◆ **Task brief**: Beginning with the opening line of the entries, return every line through the one containing "Preguntas frecuentes", both included, and nothing else. Omit pictures.

════════════════

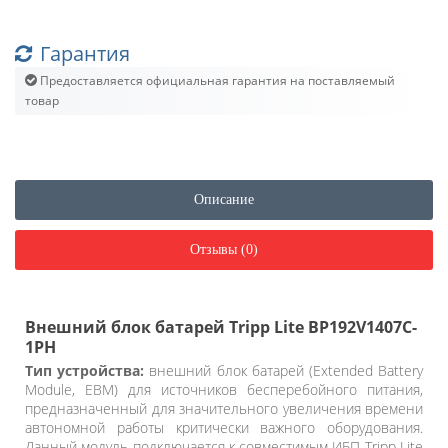
Гарантия
Предоставляется официальная гарантия на поставляемый
товар
Описание
Отзывы (0)
Внешний блок батарей Tripp Lite BP192V1407C-
1PH
Тип устройства:
внешний блок батарей (Extended Battery
Module, EBM) для источников бесперебойного питания,
предназначенный для значительного увеличения времени
автономной работы критически важного оборудования.
Данный модуль подключается к совместимым ИБП Tripp Lite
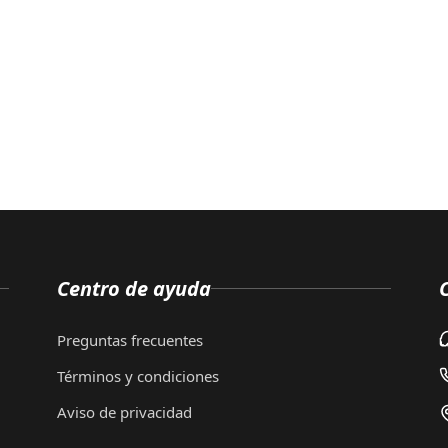
Centro de ayuda
Preguntas frecuentes
Términos y condiciones
Aviso de privacidad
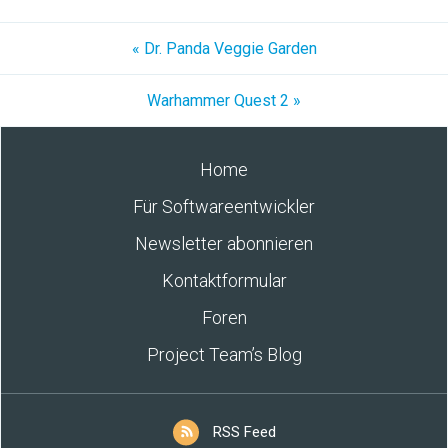
« Dr. Panda Veggie Garden
Warhammer Quest 2 »
Home
Für Softwareentwickler
Newsletter abonnieren
Kontaktformular
Foren
Project Team’s Blog
RSS Feed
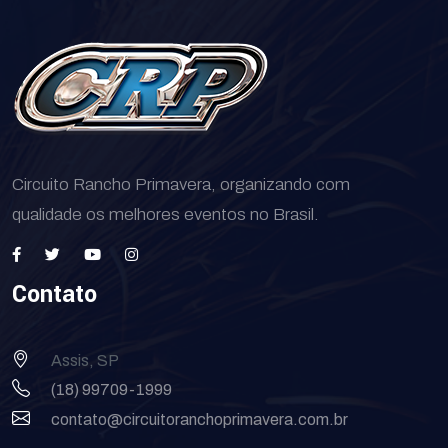
Circuito Rancho Primavera, organizando com
qualidade os melhores eventos no Brasil.
Contato
Assis, SP
(18) 99709-1999
contato@circuitoranchoprimavera.com.br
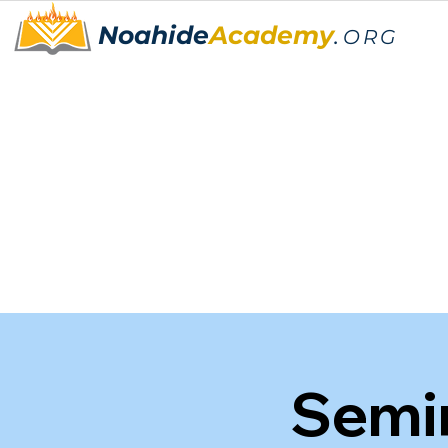
Noahide
Academy
.
ORG
Semin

════════════════

◆ **Response area**:
Гарантия
Предоставляется официальная гарантия на поставляемый
товар
Описание
Отзывы (0)
Внешний блок батарей Tripp Lite BP192V1407C-
1PH
Тип устройства:
внешний блок батарей (Extended Battery
Module, EBM) для источников бесперебойного питания,
предназначенный для значительного увеличения времени
автономной работы критически важного оборудования.
Данный модуль подключается к совместимым ИБП Tripp Lite
Centro de ayuda
Preguntas frecuentes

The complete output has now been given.